GenLaw DC Workshop

The Laboratorium 2024-04-15

I’m at the GenLaw workshop on Evaluating Generative AI Systems: the Good, the Bad, and the Hype today, and I will be liveblogging the presentations.

Introduction

Hoda Heidari: Welcome! Today’s event is sponsored by the K&L Gates Endowment at CMU, and presented by a team from GenLaw, CDT, and the Georgetown ITLP.

Katherine Lee: It feels like we’re at an inflection point. There are lots of models, and they’re being evaluated against each other. There’s also a major policy push. There’s the Biden executive order, privacy legislation, the generative-AI disclosure bill, etc.

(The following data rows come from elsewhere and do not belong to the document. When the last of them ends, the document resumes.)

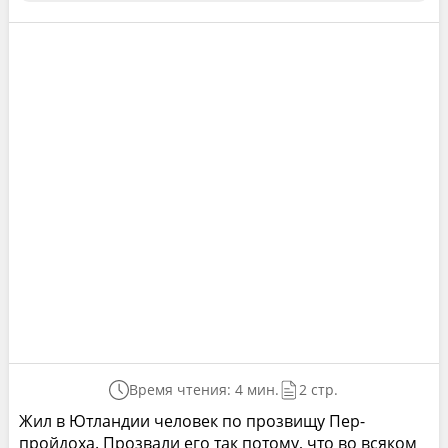
Время чтения: 4 мин.
2 стр.
Жил в Ютландии человек по прозвищу Пер-
пройдоха. Прозвали его так потому, что во всяком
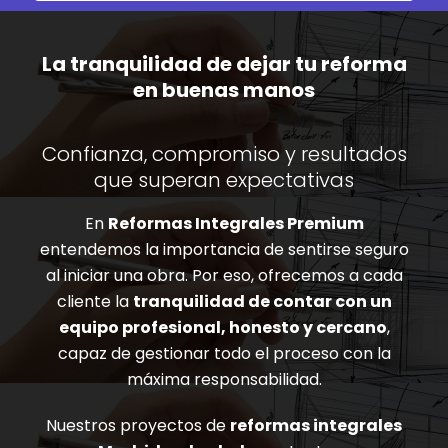
La tranquilidad de dejar tu reforma
en buenas manos
Confianza, compromiso y resultados
que superan expectativas
En
Reformas Integrales Premium
entendemos la importancia de sentirse seguro
al iniciar una obra. Por eso, ofrecemos a cada
cliente la
tranquilidad de contar con un
equipo profesional, honesto y cercano
,
capaz de gestionar todo el proceso con la
máxima responsabilidad.
Nuestros proyectos de
reformas integrales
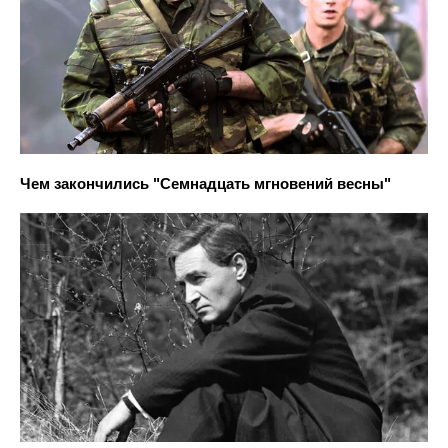
Чем закончились "Семнадцать мгновений весны"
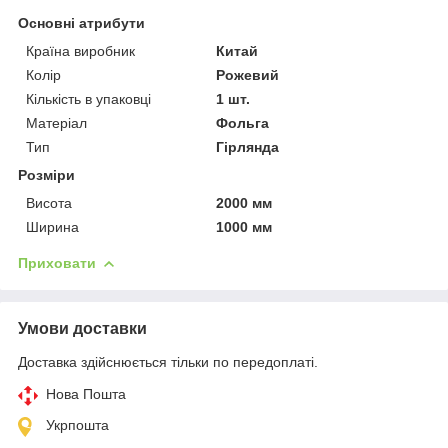
Основні атрибути
Країна виробник
Китай
Колір
Рожевий
Кількість в упаковці
1 шт.
Матеріал
Фольга
Тип
Гірлянда
Розміри
Висота
2000 мм
Ширина
1000 мм
Приховати
Умови доставки
Доставка здійснюється тільки по передоплаті.
Нова Пошта
Укрпошта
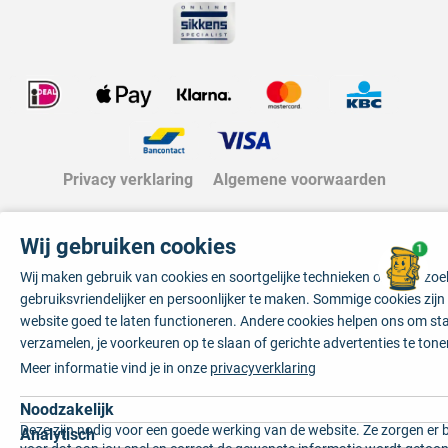
Privacy verklaring
Algemene voorwaarden
Wij gebruiken cookies
1
Wij maken gebruik van cookies en soortgelijke technieken om je bezo
gebruiksvriendelijker en persoonlijker te maken. Sommige cookies zij
website goed te laten functioneren. Andere cookies helpen ons om sta
verzamelen, je voorkeuren op te slaan of gerichte advertenties te tone
Meer informatie vind je in onze
privacyverklaring
Noodzakelijk
Deze zijn nodig voor een goede werking van de website. Ze zorgen er 
Analytisch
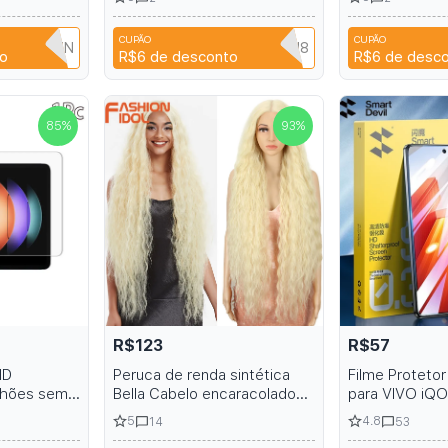
mer sandals
para Privacidade, Proteção
Privacidade p
de Impressão Digital,
Cover 2Pcs K
CUPÃO
CUPÃO
Cobertura Completa 13
TFBTWTZN
CYPQ3XAVLEH8
C
o
R$6
de desconto
R$6
de desc
85
%
93
%
R$123
R$57
HD
Peruca de renda sintética
Filme Protetor
anhões sem
Bella Cabelo encaracolado
para VIVO iQ
mi Pad Pro
Loiça Longa Peruca Sintética
HD Filme de V
5
4.8
14
53
mperado 6S
para Mulher Cabelo Loiça
Temperado Tr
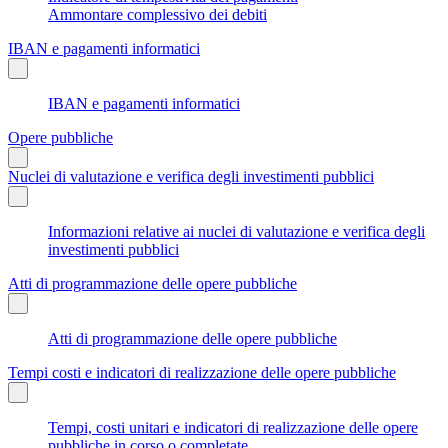
Ammontare complessivo dei debiti
IBAN e pagamenti informatici
IBAN e pagamenti informatici
Opere pubbliche
Nuclei di valutazione e verifica degli investimenti pubblici
Informazioni relative ai nuclei di valutazione e verifica degli
investimenti pubblici
Atti di programmazione delle opere pubbliche
Atti di programmazione delle opere pubbliche
Tempi costi e indicatori di realizzazione delle opere pubbliche
Tempi, costi unitari e indicatori di realizzazione delle opere
pubbliche in corso o completate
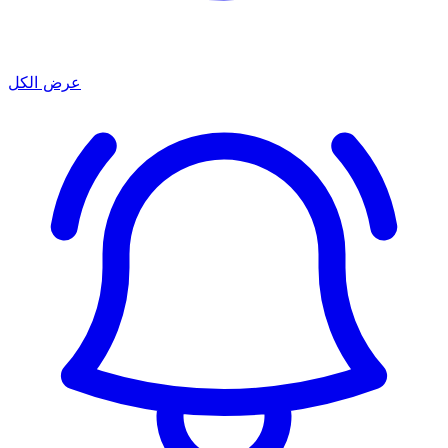
عرض الكل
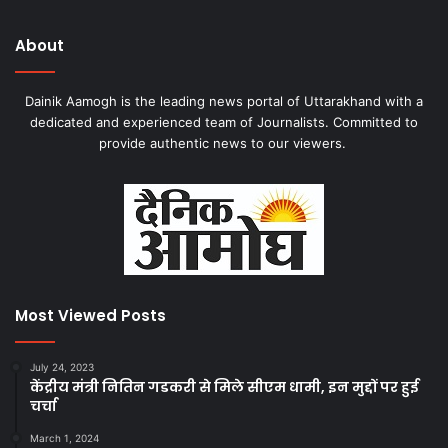
About
Dainik Aamogh is the leading news portal of Uttarakhand with a
dedicated and experienced team of Journalists. Committed to
provide authentic news to our viewers.
Most Viewed Posts
July 24, 2023
केंद्रीय मंत्री नितिन गडकरी से मिले सीएम धामी, इन मुद्दों पर हुई
चर्चा
March 1, 2024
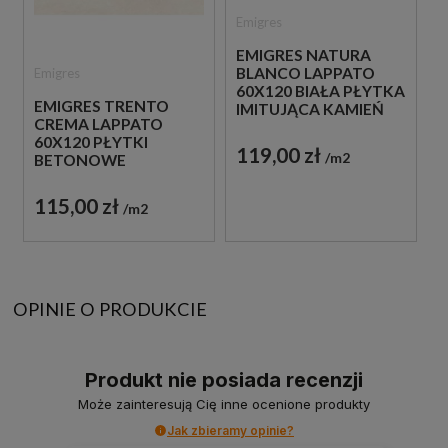
Emigres
EMIGRES NATURA
BLANCO LAPPATO
Emigres
60X120 BIAŁA PŁYTKA
EMIGRES TRENTO
IMITUJĄCA KAMIEŃ
CREMA LAPPATO
60X120 PŁYTKI
119,00 zł
m2
BETONOWE
GRESOWE
115,00 zł
m2
OPINIE O PRODUKCIE
Produkt nie posiada recenzji
Może zainteresują Cię inne ocenione produkty
Jak zbieramy opinie?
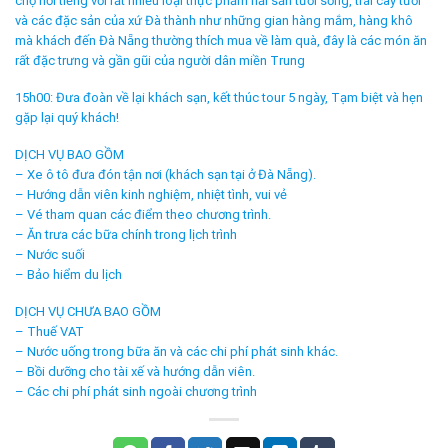
chợ nổi tiếng với rất nhiều loại thực phẩm hải sản tươi sống, trái cây tươi
và các đặc sản của xứ Đà thành như những gian hàng mắm, hàng khô
mà khách đến Đà Nẵng thường thích mua về làm quà, đây là các món ăn
rất đặc trưng và gần gũi của người dân miền Trung
15h00: Đưa đoàn về lại khách sạn, kết thúc tour 5 ngày, Tạm biệt và hẹn
gặp lại quý khách!
DỊCH VỤ BAO GỒM
– Xe ô tô đưa đón tận nơi (khách sạn tại ở Đà Nẵng).
– Hướng dẫn viên kinh nghiệm, nhiệt tình, vui vẻ
– Vé tham quan các điểm theo chương trình.
– Ăn trưa các bữa chính trong lịch trình
– Nước suối
– Bảo hiểm du lịch
DỊCH VỤ CHƯA BAO GỒM
– Thuế VAT
– Nước uống trong bữa ăn và các chi phí phát sinh khác.
– Bồi dưỡng cho tài xế và hướng dẫn viên.
– Các chi phí phát sinh ngoài chương trình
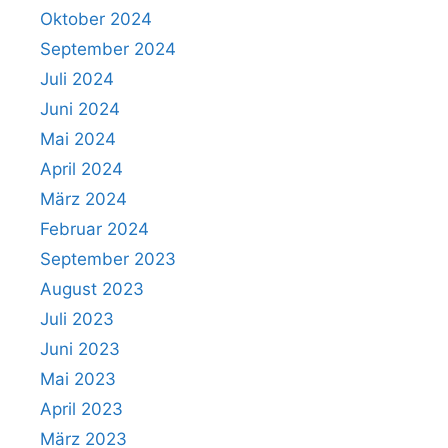
Oktober 2024
September 2024
Juli 2024
Juni 2024
Mai 2024
April 2024
März 2024
Februar 2024
September 2023
August 2023
Juli 2023
Juni 2023
Mai 2023
April 2023
März 2023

All of these require the ability to balance capabilities and risks. The buzzword today is evaluations. Today’s event is about what evaluations are: ways of measuring generative-AI systems. Evaluations are proxies for things we care about, like bias and fairness. These proxies are limited, and we need many of them. And there are things like justice that we can’t even hope to measure. Today’s four specific topics will explore the tools we have and their limits.

A. Feder Cooper: Here is a concrete example of the challenges. One popular benchmark is MMLU. It’s advertised as testing whether models “possess extensive world knowledge and problem solving ability.” It includes multiple-choice questions from tests found online, standardized tests of mathematics, history, computer science, and more.

But evaluations are surprisingly brittle; CS programs don’t always rely on the GRE. In addition, it’s not clear what the benchmark measures. In the last week, MMLU has come under scrutiny. It turns out that if you reorder the questions as you give them to a language model, you get wide variations in overall scores.

This gets at another set of questions about generative-AI systems. MMLU benchmarks a model, but systems are much more than just models. Most people interact with a deployed system that wraps the model in a program with a user interface, filters, etc. There are numerous levels of indirection between the user’s engagement and the model itself.

And even the system itself is embedded in a much larger supply chain, from data through training to alignment to generation. There are numerous stages, each of which may be carried out by different actors doing different portions. We have just started to reason about all of these different actors and how they interact with each other. These policy questions are not just about technology, they’re about the actors and interactions.

Alexandra Givens: CDT’s work involves making sure that policy interventions are grounded in a solid understanding of how technologies work. Today’s focus is on how we can evaluate systems, in four concrete areas:

  1. Training-data attribution
  2. Privacy
  3. Trust and safety
  4. Data provenance and watermarks

We also have a number of representatives from government giving presentations on their ongoing work.

Our goals for today are on providing insights on cross-disciplinary, cross-community engagement. In addition, we want to pose concrete questions for research and policy, and help people find future collaborators.